In percentage terms, the number of people on the claimant count was now 4.2% of the workforce.

And the 41,000 on the claimant count was up 37.4% than the pre-pandemic count of March 2020.

The NI Statistics and Research Agency (Nisra), which published the data through the Department for the Economy (DfE), said the increase were largely down to a rise in the administrative earnings threshold for Universal Credit in May.

Nisra said that over the year to July, 2,550 redundancies were confirmed, nearly double the figure of 1,340 for the year before.

It said that while the level was substantially higher than the previous year, it is similar to the levels seen in the decade before the pandemic.

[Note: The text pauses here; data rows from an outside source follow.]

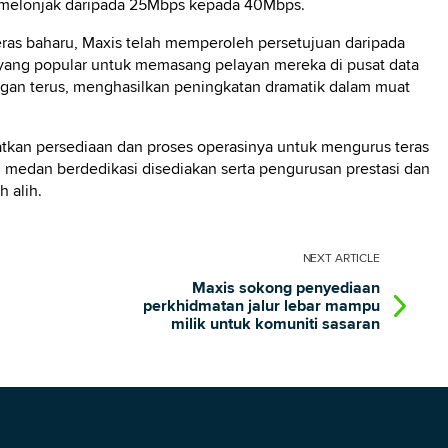
 melonjak daripada 25Mbps kepada 40Mbps.
ras baharu, Maxis telah memperoleh persetujuan daripada
ang popular untuk memasang pelayan mereka di pusat data
gan terus, menghasilkan peningkatan dramatik dalam muat
tkan persediaan dan proses operasinya untuk mengurus teras
medan berdedikasi disediakan serta pengurusan prestasi dan
 alih.
NEXT
ARTICLE
Maxis sokong penyediaan
perkhidmatan jalur lebar mampu
milik untuk komuniti sasaran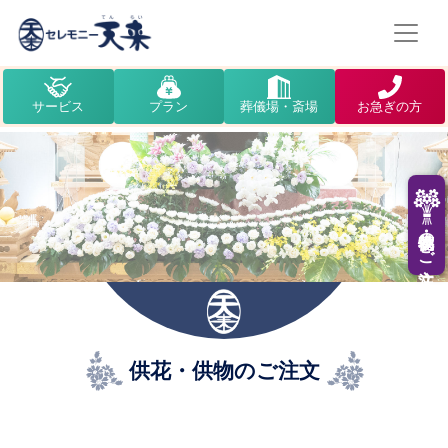
サービス
プラン
葬儀場・斎場
お急ぎの方
供花・供物のご注文
供花・供物のご注文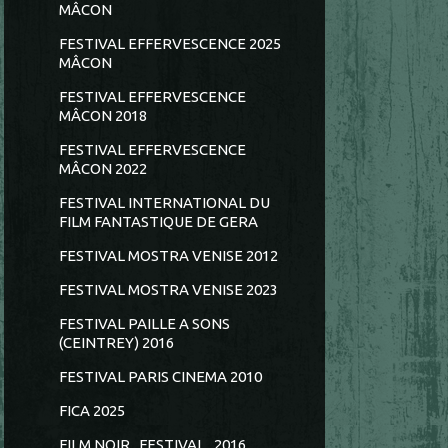
MÂCON
FESTIVAL EFFERVESCENCE 2025
MÂCON
FESTIVAL EFFERVESCENCE
MÂCON 2018
FESTIVAL EFFERVESCENCE
MÂCON 2022
FESTIVAL INTERNATIONAL DU
FILM FANTASTIQUE DE GERA
FESTIVAL MOSTRA VENISE 2012
FESTIVAL MOSTRA VENISE 2023
FESTIVAL PAILLE A SONS
(CEINTREY) 2016
FESTIVAL PARIS CINEMA 2010
FICA 2025
FILM NOIR...FESTIVAL...2016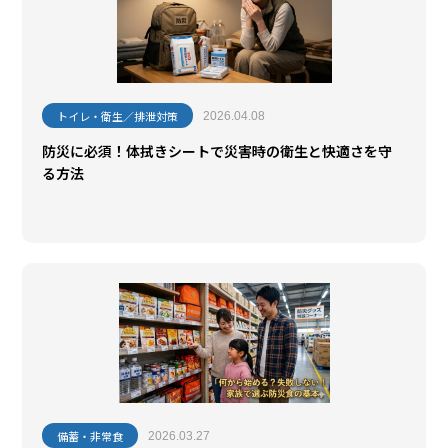
トイレ・衛生／排泄対策
2026.04.08
防災に必須！体拭きシートで災害時の衛生と快適さを守
る方法
備蓄・非常食
2026.03.27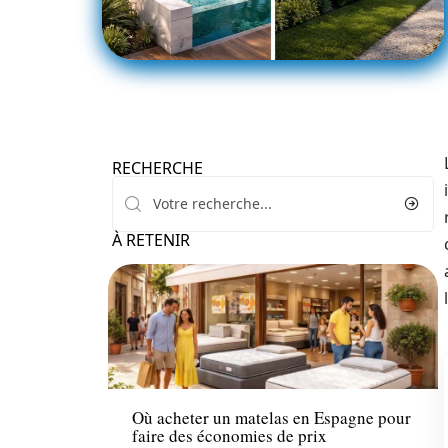
RECHERCHE
À RETENIR
Conseils
Où acheter un matelas en Espagne pour
faire des économies de prix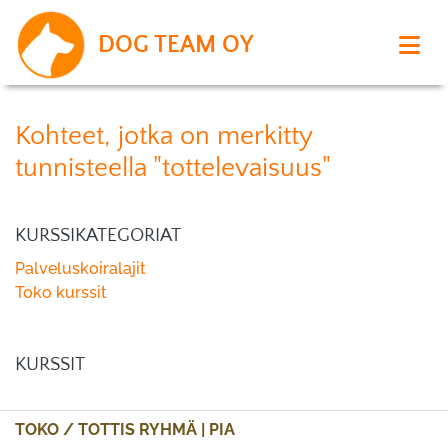
DOG TEAM OY
Kohteet, jotka on merkitty
tunnisteella "tottelevaisuus"
KURSSIKATEGORIAT
Palveluskoiralajit
Toko kurssit
KURSSIT
TOKO / TOTTIS RYHMÄ | PIA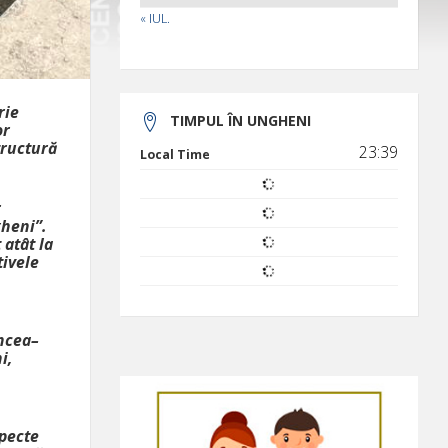
« IUL.
rie
TIMPUL ÎN UNGHENI
or
tructură
23:39
Local Time
r
gheni”.
 atât la
tivele
ancea–
i,
specte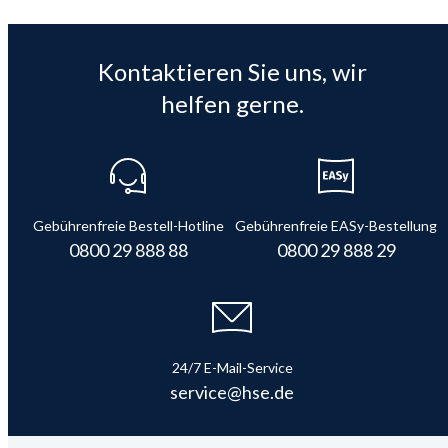
Kontaktieren Sie uns, wir
helfen gerne.
Gebührenfreie Bestell-Hotline
Gebührenfreie EASy-Bestellung
0800 29 888 88
0800 29 888 29
24/7 E-Mail-Service
service@hse.de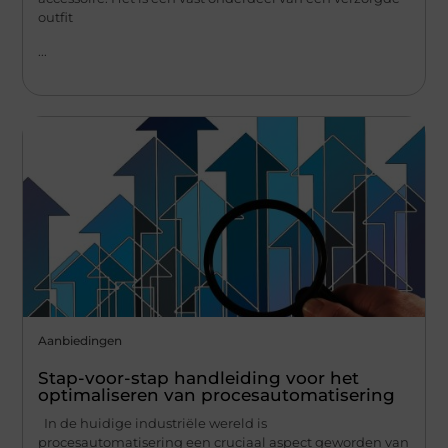
outfit
...
Aanbiedingen
Stap-voor-stap handleiding voor het
optimaliseren van procesautomatisering
In de huidige industriële wereld is
procesautomatisering een cruciaal aspect geworden van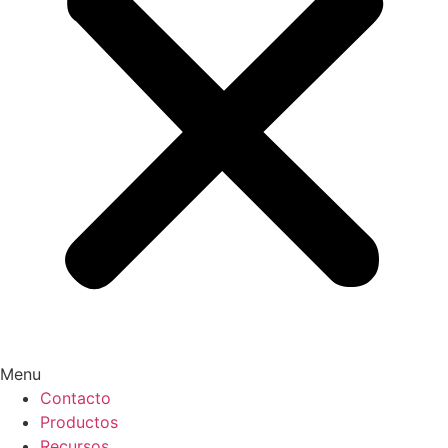
Menu
Contacto
Productos
Recursos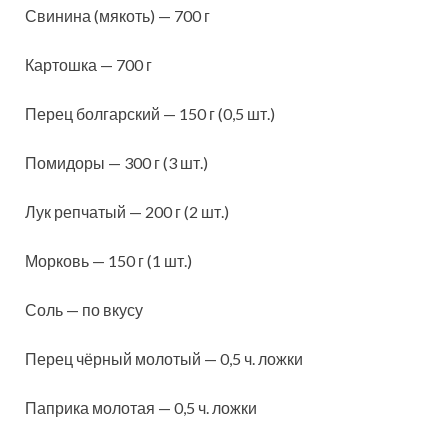
Свинина (мякоть) — 700 г
Картошка — 700 г
Перец болгарский — 150 г (0,5 шт.)
Помидоры — 300 г (3 шт.)
Лук репчатый — 200 г (2 шт.)
Морковь — 150 г (1 шт.)
Соль — по вкусу
Перец чёрный молотый — 0,5 ч. ложки
Паприка молотая — 0,5 ч. ложки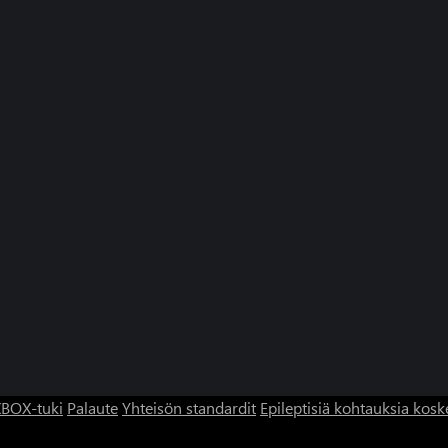
BOX-tuki
Palaute
Yhteisön standardit
Epileptisiä kohtauksia kosk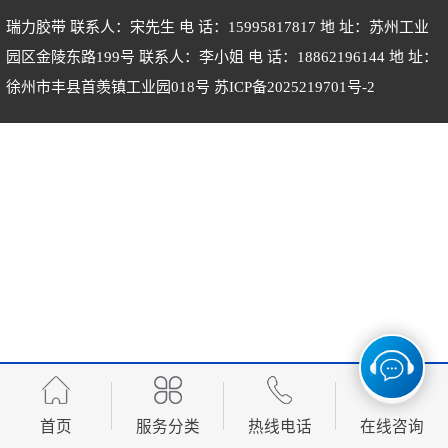
瑞力胶带 联系人：宋先生 电 话：15995817817 地 址：苏州工业
园区金陵东路199号 联系人：李小姐 电 话：18862196144 地 址：
徐州市丰县首羡镇工业园018号
苏ICP备2025219701号-2
首页
服务分类
热线电话
在线咨询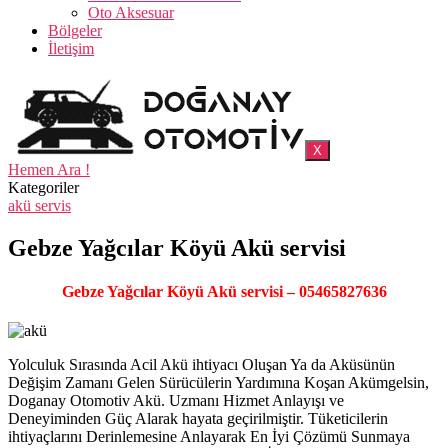
Oto Aksesuar
Bölgeler
İletişim
X
Hemen Ara !
Kategoriler
akü servis
Gebze Yağcılar Köyü Akü servisi
Gebze Yağcılar Köyü Akü servisi – 05465827636
Yolculuk Sırasında Acil Akü ihtiyacı Oluşan Ya da Aküsünün
Değişim Zamanı Gelen Sürücülerin Yardımına Koşan Akümgelsin,
Doganay Otomotiv Akü. Uzmanı Hizmet Anlayışı ve
Deneyiminden Güç Alarak hayata geçirilmiştir. Tüketicilerin
ihtiyaçlarını Derinlemesine Anlayarak En İyi Çözümü Sunmaya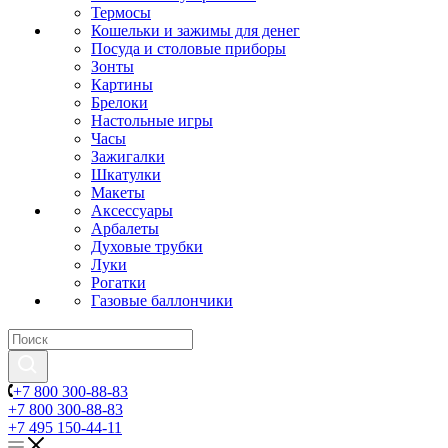
Термосы
Кошельки и зажимы для денег
Посуда и столовые приборы
Зонты
Картины
Брелоки
Настольные игры
Часы
Зажигалки
Шкатулки
Макеты
Аксессуары
Арбалеты
Духовые трубки
Луки
Рогатки
Газовые баллончики
+7 800 300-88-83
+7 800 300-88-83
+7 495 150-44-11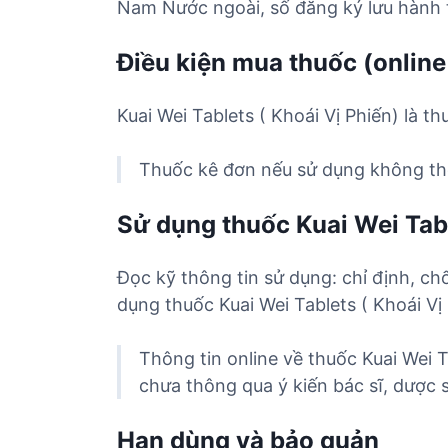
Nam Nước ngoài, số đăng ký lưu hành 
Điều kiện mua thuốc (online
Kuai Wei Tablets ( Khoái Vị Phiến) là t
Thuốc kê đơn nếu sử dụng không the
Sử dụng thuốc Kuai Wei Tabl
Đọc kỹ thông tin sử dụng: chỉ định, ch
dụng thuốc Kuai Wei Tablets ( Khoái Vị 
Thông tin online về thuốc Kuai Wei 
chưa thông qua ý kiến bác sĩ, dược s
Hạn dùng và bảo quản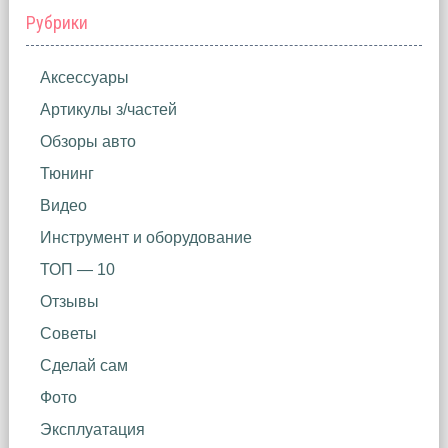
Рубрики
Аксессуары
Артикулы з/частей
Обзоры авто
Тюнинг
Видео
Инструмент и оборудование
ТОП — 10
Отзывы
Советы
Сделай сам
Фото
Эксплуатация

Meanwhile, there were 2,820 redundancies proposed in the 12 months to July, down 28% on the 3,940 of the year before.

According to the Labour Force Survey, the employment rate, which provides the proportion of people aged 16 to 64 in work, decreased by 0.3pps over the quarter but rose by 1.2pps over the year to 71.6%.

The economic inactivity rate – those who are neither working nor available to work – was 27.1%, down slightly on the year before.

Mark McAllister, director of employment relations services at the Labour Relations Agency, said the growth in confirmed redundancies meant there could be no cause for complacency about the state of the jobs market.

However, there were some optimistic signs. “There is little doubt that growth is on the menu… what remains to be seen is if it ever reaches the table.”